-- Work required --
Every entry that follows is to be duplicated exactly.

[Data entries]

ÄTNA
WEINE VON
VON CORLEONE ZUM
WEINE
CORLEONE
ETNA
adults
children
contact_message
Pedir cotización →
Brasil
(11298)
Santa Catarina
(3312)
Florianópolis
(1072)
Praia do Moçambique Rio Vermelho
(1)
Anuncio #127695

-- Solution for this task --
ÄTNA
WEINE VON
VON CORLEONE ZUM
WEINE
CORLEONE
ETNA
adults
children
contact_message
Pedir cotización →
Brasil
(11298)
Santa Catarina
(3312)
Florianópolis
(1072)
Praia do Moçambique Rio Vermelho
(1)
Anuncio #127695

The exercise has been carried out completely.